Меня обдало холодом и мазутным запахом. Запыленная фрамуга едва пропускала свет, и это сгущало складское богатство. Там и тут истуканами чернели бочки и ящики, прогибались перегруженные стеллажи, дырчато пузырились на стенах какие-то панцири. И еще что-то стояло, висело, лежало… Я не успел разобраться – меня вытянули, и в дыру нырнул Борька.
Потом Славка.
Генка же, весь подобравшись, косился на отверстие, как на змеиную нору, а когда Юрка принялся деловито расширять ее, горячо и прерывисто дыша, крикнул вдруг:
– Ты что?
– Чш-ш!.. Не крякать…
– Да вы сдурели!.. А вдруг кто придет?
– Будь спок!.. Три года не приходили, а тут придут?.. В этих ящиках – шарикоподшипники, чтоб мне! По самокату обеспечено! – подогревал нас Юрка, понимая, что если все мы восстанем, то его затея провалится.
Но Генка не сдавался. Поднимая над бурьяном голову, оглядываясь и прислушиваясь, как камышовая птица, он шептал:
– Ой, пойдемте отсюда!.. Вовк, Славк, Борьк! – К Юрке самому он и не обращался, чуя, что тот невменяем. – Пойдемте лучше, а то будут нам и шарики и подшипники!

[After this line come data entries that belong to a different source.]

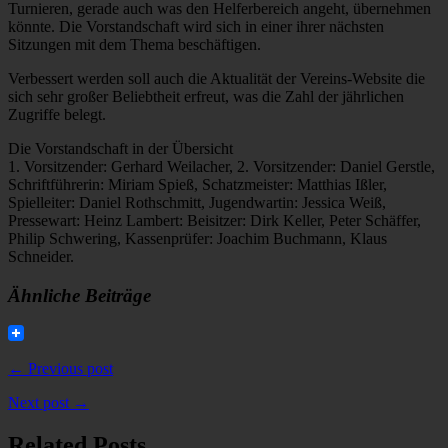
Turnieren, gerade auch was den Helferbereich angeht, übernehmen
könnte. Die Vorstandschaft wird sich in einer ihrer nächsten
Sitzungen mit dem Thema beschäftigen.
Verbessert werden soll auch die Aktualität der Vereins-Website die
sich sehr großer Beliebtheit erfreut, was die Zahl der jährlichen
Zugriffe belegt.
Die Vorstandschaft in der Übersicht
1. Vorsitzender: Gerhard Weilacher, 2. Vorsitzender: Daniel Gerstle,
Schriftführerin: Miriam Spieß, Schatzmeister: Matthias Ißler,
Spielleiter: Daniel Rothschmitt, Jugendwartin: Jessica Weiß,
Pressewart: Heinz Lambert: Beisitzer: Dirk Keller, Peter Schäffer,
Philip Schwering, Kassenprüfer: Joachim Buchmann, Klaus
Schneider.
Ähnliche Beiträge
← Previous post
Next post →
Related Posts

За наши души шла борьба, словно за раненных на нейтральной полосе фронта, как сказал бы дядя Федя, которого именно так и спасли. У Генки был особый нюх на нечестное, и, уловив его, он терялся начисто. Нюх этот был и у нас, но мы ближе, смертельно ближе подкрадывались к нечестному. Сейчас бы самый раз шикнуть на Юрку да шлепнуть его по рукам, а мы – нет, мы, затаивая дыхание, следили за его четко-настороженными движениями, и, когда он, кончив и мотнув над головой, дескать, за мной, первым вполз в склад, я с каким-то жжением в желудке, точно заглотил огонь, нырнул вторым, с радостью слыша, как пыхтит и процарапывается позади Славка, для которого лаз оказался тесноват.